━━ Source material ━━

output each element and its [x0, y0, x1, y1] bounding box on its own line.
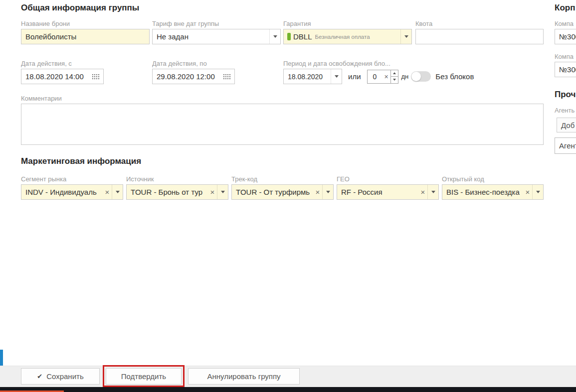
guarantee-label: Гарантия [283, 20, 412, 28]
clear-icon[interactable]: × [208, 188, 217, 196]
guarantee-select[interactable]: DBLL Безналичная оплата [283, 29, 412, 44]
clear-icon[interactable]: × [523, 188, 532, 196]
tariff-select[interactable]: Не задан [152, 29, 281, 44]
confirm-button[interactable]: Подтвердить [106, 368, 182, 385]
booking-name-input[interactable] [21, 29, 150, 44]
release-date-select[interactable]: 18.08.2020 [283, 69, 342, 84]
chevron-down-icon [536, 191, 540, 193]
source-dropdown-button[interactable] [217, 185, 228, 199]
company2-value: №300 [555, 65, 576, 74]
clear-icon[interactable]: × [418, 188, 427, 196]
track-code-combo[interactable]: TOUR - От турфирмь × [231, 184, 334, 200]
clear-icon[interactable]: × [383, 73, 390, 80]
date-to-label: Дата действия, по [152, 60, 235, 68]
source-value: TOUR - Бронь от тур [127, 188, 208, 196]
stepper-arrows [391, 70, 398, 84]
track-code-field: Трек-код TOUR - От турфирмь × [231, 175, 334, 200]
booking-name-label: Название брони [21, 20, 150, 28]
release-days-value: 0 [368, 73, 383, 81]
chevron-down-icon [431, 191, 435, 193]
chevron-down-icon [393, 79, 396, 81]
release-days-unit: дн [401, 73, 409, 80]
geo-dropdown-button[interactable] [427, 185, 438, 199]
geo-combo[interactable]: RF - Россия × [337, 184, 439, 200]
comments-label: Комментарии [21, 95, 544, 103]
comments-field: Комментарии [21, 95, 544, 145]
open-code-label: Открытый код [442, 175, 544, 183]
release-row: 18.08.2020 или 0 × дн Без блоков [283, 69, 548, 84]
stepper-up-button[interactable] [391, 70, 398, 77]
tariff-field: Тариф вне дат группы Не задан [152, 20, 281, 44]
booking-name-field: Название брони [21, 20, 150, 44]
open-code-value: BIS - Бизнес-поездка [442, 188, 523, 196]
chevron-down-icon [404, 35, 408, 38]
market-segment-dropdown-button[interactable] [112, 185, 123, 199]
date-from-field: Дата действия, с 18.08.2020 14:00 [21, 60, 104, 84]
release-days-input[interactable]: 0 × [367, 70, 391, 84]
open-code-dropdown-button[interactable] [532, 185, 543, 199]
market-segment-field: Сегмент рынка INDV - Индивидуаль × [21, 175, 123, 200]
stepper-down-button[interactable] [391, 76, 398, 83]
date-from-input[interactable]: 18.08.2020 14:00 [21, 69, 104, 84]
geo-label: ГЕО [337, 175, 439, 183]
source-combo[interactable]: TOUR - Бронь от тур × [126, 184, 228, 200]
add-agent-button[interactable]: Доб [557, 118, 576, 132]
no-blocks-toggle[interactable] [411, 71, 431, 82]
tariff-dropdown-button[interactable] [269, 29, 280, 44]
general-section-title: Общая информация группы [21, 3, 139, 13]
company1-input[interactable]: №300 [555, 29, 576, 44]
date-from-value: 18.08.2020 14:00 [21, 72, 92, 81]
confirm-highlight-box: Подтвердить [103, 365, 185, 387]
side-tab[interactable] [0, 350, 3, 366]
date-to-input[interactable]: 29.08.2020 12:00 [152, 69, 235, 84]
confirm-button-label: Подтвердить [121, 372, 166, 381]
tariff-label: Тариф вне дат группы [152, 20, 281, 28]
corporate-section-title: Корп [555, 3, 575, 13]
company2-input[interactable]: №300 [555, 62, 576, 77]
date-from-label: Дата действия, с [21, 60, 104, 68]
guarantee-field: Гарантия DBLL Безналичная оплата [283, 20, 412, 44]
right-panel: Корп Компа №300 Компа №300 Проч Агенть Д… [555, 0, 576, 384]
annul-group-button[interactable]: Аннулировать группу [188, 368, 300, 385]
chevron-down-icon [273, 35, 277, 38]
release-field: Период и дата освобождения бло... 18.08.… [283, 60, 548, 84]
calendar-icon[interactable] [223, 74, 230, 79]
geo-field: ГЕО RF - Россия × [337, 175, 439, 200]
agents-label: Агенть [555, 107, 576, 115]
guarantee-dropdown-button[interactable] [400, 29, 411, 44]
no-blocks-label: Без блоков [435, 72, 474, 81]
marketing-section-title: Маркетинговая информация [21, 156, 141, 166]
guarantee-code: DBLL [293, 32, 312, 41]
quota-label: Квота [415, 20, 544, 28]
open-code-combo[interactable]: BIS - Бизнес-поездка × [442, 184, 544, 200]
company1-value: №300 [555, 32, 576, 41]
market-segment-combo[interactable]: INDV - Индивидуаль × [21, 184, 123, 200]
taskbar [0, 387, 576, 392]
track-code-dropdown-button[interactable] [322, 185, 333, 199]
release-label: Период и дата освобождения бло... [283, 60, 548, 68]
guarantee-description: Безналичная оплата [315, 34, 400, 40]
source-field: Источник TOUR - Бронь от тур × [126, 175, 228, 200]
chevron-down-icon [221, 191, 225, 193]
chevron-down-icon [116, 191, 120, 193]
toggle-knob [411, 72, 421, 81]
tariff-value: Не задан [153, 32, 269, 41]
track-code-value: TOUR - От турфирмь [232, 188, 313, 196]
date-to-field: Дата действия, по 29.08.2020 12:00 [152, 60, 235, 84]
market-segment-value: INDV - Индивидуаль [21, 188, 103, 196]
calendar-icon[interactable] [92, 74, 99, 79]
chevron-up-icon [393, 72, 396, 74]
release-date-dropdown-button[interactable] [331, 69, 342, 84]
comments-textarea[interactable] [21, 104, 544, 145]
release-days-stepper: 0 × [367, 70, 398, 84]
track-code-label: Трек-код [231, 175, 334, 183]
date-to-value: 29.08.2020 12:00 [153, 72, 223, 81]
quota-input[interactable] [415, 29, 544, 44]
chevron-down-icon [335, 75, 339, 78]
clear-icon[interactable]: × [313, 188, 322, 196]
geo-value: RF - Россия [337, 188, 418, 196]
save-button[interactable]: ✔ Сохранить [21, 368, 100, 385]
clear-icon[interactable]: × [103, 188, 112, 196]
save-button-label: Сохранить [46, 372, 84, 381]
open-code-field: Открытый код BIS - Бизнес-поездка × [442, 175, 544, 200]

━━━

- Activity -
Without the pictures, restate all of the entries above verbatim.

- Response to the task -
output each element and its [x0, y0, x1, y1] bounding box on its own line.
guarantee-label: Гарантия [283, 20, 412, 28]
clear-icon[interactable]: × [208, 188, 217, 196]
guarantee-select[interactable]: DBLL Безналичная оплата [283, 29, 412, 44]
clear-icon[interactable]: × [523, 188, 532, 196]
tariff-select[interactable]: Не задан [152, 29, 281, 44]
confirm-button[interactable]: Подтвердить [106, 368, 182, 385]
booking-name-input[interactable] [21, 29, 150, 44]
release-date-select[interactable]: 18.08.2020 [283, 69, 342, 84]
chevron-down-icon [536, 191, 540, 193]
source-dropdown-button[interactable] [217, 185, 228, 199]
company2-value: №300 [555, 65, 576, 74]
clear-icon[interactable]: × [418, 188, 427, 196]
track-code-combo[interactable]: TOUR - От турфирмь × [231, 184, 334, 200]
clear-icon[interactable]: × [383, 73, 390, 80]
date-to-label: Дата действия, по [152, 60, 235, 68]
source-value: TOUR - Бронь от тур [127, 188, 208, 196]
stepper-arrows [391, 70, 398, 84]
track-code-field: Трек-код TOUR - От турфирмь × [231, 175, 334, 200]
booking-name-label: Название брони [21, 20, 150, 28]
release-days-value: 0 [368, 73, 383, 81]
chevron-down-icon [431, 191, 435, 193]
chevron-down-icon [393, 79, 396, 81]
release-days-unit: дн [401, 73, 409, 80]
geo-dropdown-button[interactable] [427, 185, 438, 199]
geo-combo[interactable]: RF - Россия × [337, 184, 439, 200]
comments-label: Комментарии [21, 95, 544, 103]
comments-field: Комментарии [21, 95, 544, 145]
open-code-label: Открытый код [442, 175, 544, 183]
release-row: 18.08.2020 или 0 × дн Без блоков [283, 69, 548, 84]
stepper-up-button[interactable] [391, 70, 398, 77]
tariff-field: Тариф вне дат группы Не задан [152, 20, 281, 44]
booking-name-field: Название брони [21, 20, 150, 44]
open-code-value: BIS - Бизнес-поездка [442, 188, 523, 196]
chevron-down-icon [404, 35, 408, 38]
market-segment-dropdown-button[interactable] [112, 185, 123, 199]
date-from-field: Дата действия, с 18.08.2020 14:00 [21, 60, 104, 84]
release-days-input[interactable]: 0 × [367, 70, 391, 84]
open-code-dropdown-button[interactable] [532, 185, 543, 199]
market-segment-field: Сегмент рынка INDV - Индивидуаль × [21, 175, 123, 200]
stepper-down-button[interactable] [391, 76, 398, 83]
date-from-input[interactable]: 18.08.2020 14:00 [21, 69, 104, 84]
geo-label: ГЕО [337, 175, 439, 183]
source-combo[interactable]: TOUR - Бронь от тур × [126, 184, 228, 200]
add-agent-button[interactable]: Доб [557, 118, 576, 132]
no-blocks-toggle[interactable] [411, 71, 431, 82]
tariff-dropdown-button[interactable] [269, 29, 280, 44]
general-section-title: Общая информация группы [21, 3, 139, 13]
company1-input[interactable]: №300 [555, 29, 576, 44]
date-from-value: 18.08.2020 14:00 [21, 72, 92, 81]
confirm-highlight-box: Подтвердить [103, 365, 185, 387]
side-tab[interactable] [0, 350, 3, 366]
date-to-input[interactable]: 29.08.2020 12:00 [152, 69, 235, 84]
confirm-button-label: Подтвердить [121, 372, 166, 381]
tariff-label: Тариф вне дат группы [152, 20, 281, 28]
corporate-section-title: Корп [555, 3, 575, 13]
company2-input[interactable]: №300 [555, 62, 576, 77]
date-from-label: Дата действия, с [21, 60, 104, 68]
guarantee-field: Гарантия DBLL Безналичная оплата [283, 20, 412, 44]
right-panel: Корп Компа №300 Компа №300 Проч Агенть Д… [555, 0, 576, 384]
annul-group-button[interactable]: Аннулировать группу [188, 368, 300, 385]
chevron-down-icon [273, 35, 277, 38]
release-field: Период и дата освобождения бло... 18.08.… [283, 60, 548, 84]
calendar-icon[interactable] [223, 74, 230, 79]
geo-field: ГЕО RF - Россия × [337, 175, 439, 200]
agents-label: Агенть [555, 107, 576, 115]
guarantee-dropdown-button[interactable] [400, 29, 411, 44]
no-blocks-label: Без блоков [435, 72, 474, 81]
marketing-section-title: Маркетинговая информация [21, 156, 141, 166]
guarantee-code: DBLL [293, 32, 312, 41]
quota-label: Квота [415, 20, 544, 28]
open-code-combo[interactable]: BIS - Бизнес-поездка × [442, 184, 544, 200]
company1-value: №300 [555, 32, 576, 41]
market-segment-combo[interactable]: INDV - Индивидуаль × [21, 184, 123, 200]
taskbar [0, 387, 576, 392]
track-code-dropdown-button[interactable] [322, 185, 333, 199]
release-label: Период и дата освобождения бло... [283, 60, 548, 68]
guarantee-description: Безналичная оплата [315, 34, 400, 40]
source-field: Источник TOUR - Бронь от тур × [126, 175, 228, 200]
chevron-down-icon [221, 191, 225, 193]
chevron-down-icon [116, 191, 120, 193]
toggle-knob [411, 72, 421, 81]
tariff-value: Не задан [153, 32, 269, 41]
track-code-value: TOUR - От турфирмь [232, 188, 313, 196]
date-to-field: Дата действия, по 29.08.2020 12:00 [152, 60, 235, 84]
market-segment-value: INDV - Индивидуаль [21, 188, 103, 196]
calendar-icon[interactable] [92, 74, 99, 79]
chevron-up-icon [393, 72, 396, 74]
release-date-dropdown-button[interactable] [331, 69, 342, 84]
comments-textarea[interactable] [21, 104, 544, 145]
release-days-stepper: 0 × [367, 70, 398, 84]
track-code-label: Трек-код [231, 175, 334, 183]
date-to-value: 29.08.2020 12:00 [153, 72, 223, 81]
quota-input[interactable] [415, 29, 544, 44]
chevron-down-icon [335, 75, 339, 78]
clear-icon[interactable]: × [313, 188, 322, 196]
geo-value: RF - Россия [337, 188, 418, 196]
save-button[interactable]: ✔ Сохранить [21, 368, 100, 385]
clear-icon[interactable]: × [103, 188, 112, 196]
save-button-label: Сохранить [46, 372, 84, 381]
open-code-field: Открытый код BIS - Бизнес-поездка × [442, 175, 544, 200]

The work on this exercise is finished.